Il premier giapponese Fukuda si è dimesso dopo un calo di popolarità nei sondaggi, scesa al 29%. Una crisi di governo dopo un sondaggio sembra un’aberrazione della politica al tempo di Bruno Vespa. A me, invece, pare un buon segno. È un’embrionale realizzazione di una rivendicazione classica dell’"anarchismo riformista" (bum!) al fine di rendere più tollerabile la democrazia borghese: la revocabilità del mandato rappresentativo. Invece di contare un giorno ogni quattro anni, gli anarchici propongono che il popolo interrompa il mandato ai singoli rappresentanti, rivotandoli quando pare a lui senza aspettare legislature, rimpasti, verifiche, sfiducie costruttive e altre liturgie. La tendenza attuale è opposta: si dice che un bravo politico deve essere impopolare. Che la plebe abbia bisogno di un padre padrone che sopporti le lagne senza
curarsene e riscuota il meritato consenso solo alla fine della
legislatura. Ma è solo disprezzo per i sudditi, incapaci per natura di capire cosa sia meglio per sé.
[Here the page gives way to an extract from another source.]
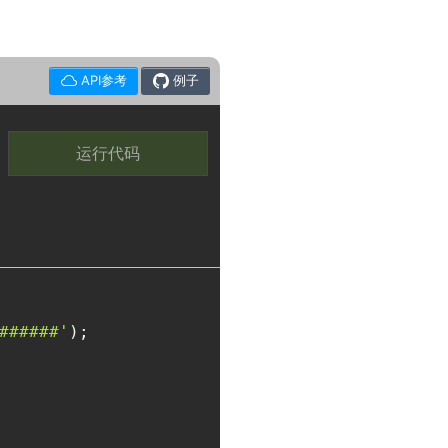
API参考
例子
运行代码
######'
);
Come se l’unico modo di conquistare consenso fosse la demagogia.
Certo, gli anarco-sondaggi vanno fatti bene, ma non è poi così difficile. Quasi
tutte le statistiche ufficiali, in tutto il mondo, sono basate su
sondaggi a campione. Se sapessi che rispondendo ad un call center potrei far cadere un governo, non bestemmierei quando il telefono squilla alle 10 di mattina e io ancora dormo, come sanno tutti tranne Luisa di Sky, Carlo di Telecom Italia e Chiara di Wind.